Your University Challenge Starter for 10 question is: which band do Lionize sound like? They are signed to Clutch‘s record label, they are co-produced by Jean Paul Gaster, Clutch‘s drummer and they have a support slot on the forthcoming tour of, err, Clutch. Yes, no prize for not really having to guess at all but Maryland’s Lionize sound a bit like their US state neighbours, Clutch. Quite a big bit actually.
This is hardly a criticism though now is it? No, you’re right, it’s not and, as “Jetpack Soundtrack”, the fifth album from the band more than proves, Lionize make music that is both welcome and invigorating. Their melting pot mix of blues rock, spaced out psychedelia and dub rock surprises as much as its energises across a set of songs that whilst a little derivative in places still retains enough freshness and invention to have you coming back for more. In many ways, Lionize sound like a band that are genuinely in love with music and want to share that love with us, the listener- that’s an attitude and approach that I cannot but help warm to.
There’s an honesty to the endeavour of Lionize that particularly appeals- this is a band as much to say about what they think is wrong with this world- they variously tackle global warming, the power of the state and environmental concerns across the whole of the record but don’t get the idea that you are being preached at.

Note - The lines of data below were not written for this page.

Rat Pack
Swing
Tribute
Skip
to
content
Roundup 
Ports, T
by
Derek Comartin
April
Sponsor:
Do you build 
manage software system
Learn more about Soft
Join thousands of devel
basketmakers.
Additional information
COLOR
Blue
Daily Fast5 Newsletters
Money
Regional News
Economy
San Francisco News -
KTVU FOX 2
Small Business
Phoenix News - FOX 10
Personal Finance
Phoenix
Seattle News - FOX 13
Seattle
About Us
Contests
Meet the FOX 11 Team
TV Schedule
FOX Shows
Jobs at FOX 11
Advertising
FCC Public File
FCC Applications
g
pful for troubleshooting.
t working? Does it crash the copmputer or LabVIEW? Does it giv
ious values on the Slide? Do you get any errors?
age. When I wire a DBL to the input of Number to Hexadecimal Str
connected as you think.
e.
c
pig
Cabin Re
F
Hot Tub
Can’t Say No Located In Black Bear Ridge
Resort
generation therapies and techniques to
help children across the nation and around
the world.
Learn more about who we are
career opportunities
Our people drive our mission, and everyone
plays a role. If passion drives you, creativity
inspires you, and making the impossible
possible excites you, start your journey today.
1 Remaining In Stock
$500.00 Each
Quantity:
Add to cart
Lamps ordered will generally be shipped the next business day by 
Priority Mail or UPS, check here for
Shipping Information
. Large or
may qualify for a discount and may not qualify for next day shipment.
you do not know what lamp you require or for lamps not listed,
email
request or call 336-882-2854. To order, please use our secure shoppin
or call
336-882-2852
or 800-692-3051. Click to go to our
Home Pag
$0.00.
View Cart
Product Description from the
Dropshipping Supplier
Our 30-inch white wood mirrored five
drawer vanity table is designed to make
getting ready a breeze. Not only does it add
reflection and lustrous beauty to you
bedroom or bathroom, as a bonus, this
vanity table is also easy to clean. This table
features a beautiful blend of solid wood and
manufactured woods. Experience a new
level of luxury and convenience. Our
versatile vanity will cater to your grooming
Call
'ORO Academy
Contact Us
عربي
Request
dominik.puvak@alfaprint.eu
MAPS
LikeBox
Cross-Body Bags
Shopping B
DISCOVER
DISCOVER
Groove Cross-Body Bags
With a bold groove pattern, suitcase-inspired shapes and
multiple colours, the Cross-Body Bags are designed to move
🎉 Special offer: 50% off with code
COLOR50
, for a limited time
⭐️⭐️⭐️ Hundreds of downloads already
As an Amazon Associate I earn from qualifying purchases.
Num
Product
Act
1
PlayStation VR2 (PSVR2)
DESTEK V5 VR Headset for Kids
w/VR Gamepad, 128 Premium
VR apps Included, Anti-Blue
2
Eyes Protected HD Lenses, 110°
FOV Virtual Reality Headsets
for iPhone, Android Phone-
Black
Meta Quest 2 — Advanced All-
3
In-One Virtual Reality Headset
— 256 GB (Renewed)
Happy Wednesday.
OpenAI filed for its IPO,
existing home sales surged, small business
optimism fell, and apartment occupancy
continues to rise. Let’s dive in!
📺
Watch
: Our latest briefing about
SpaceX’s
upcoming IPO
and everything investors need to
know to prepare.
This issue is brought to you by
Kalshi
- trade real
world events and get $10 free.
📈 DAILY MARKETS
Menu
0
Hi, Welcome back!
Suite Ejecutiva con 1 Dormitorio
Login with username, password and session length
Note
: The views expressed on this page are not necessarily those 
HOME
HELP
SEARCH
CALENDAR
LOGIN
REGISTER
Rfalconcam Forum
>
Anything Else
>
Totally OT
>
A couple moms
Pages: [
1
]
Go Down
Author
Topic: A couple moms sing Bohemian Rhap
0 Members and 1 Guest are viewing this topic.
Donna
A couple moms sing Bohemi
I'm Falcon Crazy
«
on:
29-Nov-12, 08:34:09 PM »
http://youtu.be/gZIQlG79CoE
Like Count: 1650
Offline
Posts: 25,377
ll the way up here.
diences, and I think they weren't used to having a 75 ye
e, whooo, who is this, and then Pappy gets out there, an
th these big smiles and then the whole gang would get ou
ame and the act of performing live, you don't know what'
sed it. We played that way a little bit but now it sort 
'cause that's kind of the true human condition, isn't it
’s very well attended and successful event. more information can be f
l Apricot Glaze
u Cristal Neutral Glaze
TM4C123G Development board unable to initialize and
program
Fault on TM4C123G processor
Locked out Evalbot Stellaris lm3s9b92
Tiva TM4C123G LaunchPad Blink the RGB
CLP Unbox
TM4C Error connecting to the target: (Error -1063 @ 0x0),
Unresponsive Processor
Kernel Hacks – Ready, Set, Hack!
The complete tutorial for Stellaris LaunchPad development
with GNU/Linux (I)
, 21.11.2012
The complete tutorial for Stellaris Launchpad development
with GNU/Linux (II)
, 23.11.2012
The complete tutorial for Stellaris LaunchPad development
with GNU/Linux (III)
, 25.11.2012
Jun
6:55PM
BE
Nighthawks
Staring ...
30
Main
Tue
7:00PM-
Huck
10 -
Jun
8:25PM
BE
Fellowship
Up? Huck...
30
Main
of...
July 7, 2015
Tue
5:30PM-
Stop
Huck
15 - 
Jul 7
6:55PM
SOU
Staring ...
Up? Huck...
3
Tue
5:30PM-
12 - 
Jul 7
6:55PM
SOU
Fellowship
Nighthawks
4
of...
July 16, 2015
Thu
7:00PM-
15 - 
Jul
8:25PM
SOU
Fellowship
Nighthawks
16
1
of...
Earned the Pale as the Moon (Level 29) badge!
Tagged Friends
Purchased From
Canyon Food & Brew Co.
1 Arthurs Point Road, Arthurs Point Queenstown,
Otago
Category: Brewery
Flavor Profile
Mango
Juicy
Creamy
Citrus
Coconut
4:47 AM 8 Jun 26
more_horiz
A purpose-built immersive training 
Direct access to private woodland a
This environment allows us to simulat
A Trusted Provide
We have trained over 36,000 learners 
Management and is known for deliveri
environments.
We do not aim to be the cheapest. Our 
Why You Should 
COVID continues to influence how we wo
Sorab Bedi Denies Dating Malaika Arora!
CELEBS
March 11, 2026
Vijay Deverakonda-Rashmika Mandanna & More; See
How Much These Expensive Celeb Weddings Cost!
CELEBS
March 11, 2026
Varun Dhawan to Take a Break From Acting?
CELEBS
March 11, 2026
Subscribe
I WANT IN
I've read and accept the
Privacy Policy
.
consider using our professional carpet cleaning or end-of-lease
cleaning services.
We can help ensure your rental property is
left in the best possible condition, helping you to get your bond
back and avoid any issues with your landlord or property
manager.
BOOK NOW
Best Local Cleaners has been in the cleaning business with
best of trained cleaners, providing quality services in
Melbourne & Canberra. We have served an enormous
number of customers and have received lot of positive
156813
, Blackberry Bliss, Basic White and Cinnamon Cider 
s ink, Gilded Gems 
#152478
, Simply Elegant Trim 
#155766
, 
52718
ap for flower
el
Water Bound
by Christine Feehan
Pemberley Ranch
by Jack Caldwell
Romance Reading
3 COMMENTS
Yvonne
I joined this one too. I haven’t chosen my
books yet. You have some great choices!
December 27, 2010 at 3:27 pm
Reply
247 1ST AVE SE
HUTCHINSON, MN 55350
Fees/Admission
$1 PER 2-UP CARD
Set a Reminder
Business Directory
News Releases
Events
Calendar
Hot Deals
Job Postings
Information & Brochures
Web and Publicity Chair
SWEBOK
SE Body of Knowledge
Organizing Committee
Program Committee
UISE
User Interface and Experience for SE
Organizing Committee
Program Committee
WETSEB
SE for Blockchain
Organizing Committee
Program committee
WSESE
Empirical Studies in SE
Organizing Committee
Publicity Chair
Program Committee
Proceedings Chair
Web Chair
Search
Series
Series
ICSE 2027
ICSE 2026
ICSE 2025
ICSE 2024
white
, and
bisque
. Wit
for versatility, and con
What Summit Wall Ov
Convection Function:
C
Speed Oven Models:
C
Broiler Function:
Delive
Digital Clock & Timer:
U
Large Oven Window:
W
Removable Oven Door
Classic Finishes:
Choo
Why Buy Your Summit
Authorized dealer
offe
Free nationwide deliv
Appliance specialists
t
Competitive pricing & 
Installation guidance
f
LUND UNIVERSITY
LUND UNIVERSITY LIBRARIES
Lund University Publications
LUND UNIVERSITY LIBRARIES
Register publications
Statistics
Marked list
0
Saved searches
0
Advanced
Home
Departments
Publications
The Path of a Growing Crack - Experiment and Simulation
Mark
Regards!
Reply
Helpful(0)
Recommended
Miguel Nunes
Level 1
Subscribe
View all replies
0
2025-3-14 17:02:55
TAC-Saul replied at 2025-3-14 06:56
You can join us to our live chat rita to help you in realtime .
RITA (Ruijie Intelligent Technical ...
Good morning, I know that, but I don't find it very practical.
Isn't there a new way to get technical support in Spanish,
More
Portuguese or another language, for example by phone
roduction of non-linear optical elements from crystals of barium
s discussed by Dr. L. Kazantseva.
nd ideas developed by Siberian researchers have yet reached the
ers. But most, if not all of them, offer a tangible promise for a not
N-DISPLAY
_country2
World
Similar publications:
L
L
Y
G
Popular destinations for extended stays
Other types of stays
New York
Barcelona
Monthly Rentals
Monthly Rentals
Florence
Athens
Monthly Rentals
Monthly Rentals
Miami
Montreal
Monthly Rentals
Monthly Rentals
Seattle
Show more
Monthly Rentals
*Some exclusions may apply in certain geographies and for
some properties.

Far from it. It’s a credit to the band that their candour sits so well with the upfront nature of their music that you don’t feel you’re at some political rally but you do take the opportunity to reflect on the issues that they raise which is surely the sign of an effective approach.
Musically, if you’re familiar with the blues rock of Clutch then you know, in the main, what you’re letting yourself in for but there’s also a whiff of soul emanating the grooves here and plenty of 70s style keyboard funk too which makes for a more rounded richer listening experience.
Lionize clearly love the craft of songwriting. There is a simplicity in the delivery of this music though which belies a deeper, more involved creative process at play. However, this process is often seamless and, occasionally, inspired. On closing track ‘Sea of Tranquility’ for example, we get treated to a lovely laid back bit of dub rock that reminds you of the band’s earliest recordings, their first loves and perhaps where they intend, at least in part, to take us next on their eclectic and idiosyncratic journey.
Lionize are never going to set the world on fire- they seem far to polite for that anyway- but the are singeing their own particular corner of the world very nicely, thank you.